A set A has cardinality of c, where c is the size of the set of real numbers. |A| = c.

Br are the elements of A. The Br are sets, themselves, of cardinality c.
Cr are the elements of each of the sets Br. The Cr are sets, themselves, of cardinality c.

Counting elements the sum of the elements of every set, I get

x = c + c2 + c3 + ...

Is x equal to c or larger?
For A or any descendent of A, call it i, you have a 1-1 function f_i from i into the real numbers between 0 and 1. Let's assume that each i appears only once in the hierarchy, so it has a unique parent P(i) (unless it is A) and a level L(i), such that if i = A, L(i) = 1, and otherwise L(i) = L(P(i)) + 1. Let P_n(i) be the n'th composition of P on i.

Define the L(i) real numbers a_j(i) = f_{P_j(i)} (P_{j-1} (i)). So the a_j(i) are the real number representations of i in P(i), of P(i) in P(P(i)), and so forth. The a_j(i), combined with L(i), are sufficient to identify i in the hierarchy.
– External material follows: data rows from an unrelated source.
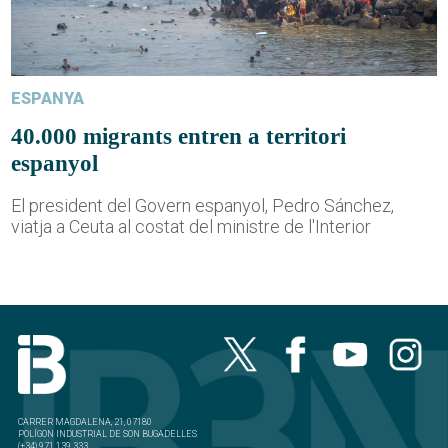
ESPANYA
40.000 migrants entren a territori
espanyol
El president del Govern espanyol, Pedro Sánchez,
viatja a Ceuta al costat del ministre de l'Interior
CARRER MAGDALENA, 21, 07180
POLÍGON INDUSTRIAL DE SON BUGADELLES
(+34) 971 139 333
Write the a_j(i) as binary numbers, and let a(i) be the result of interleaving the digits of the a_j(i), so that the k'th digit of a(i) (after the decimal point) is the ceil(k/L(i))'th digit of a_{(k mod L(i)) + 1}(i).

Define g(i), written as a binary number. g(i) begins with 0.111...110, where the number of 1s corresponds to L(i). g(i) then continues with the digits of a(i), establishing a 1-1 function from the elements of the hierarchy to the real numbers between 0 and 1.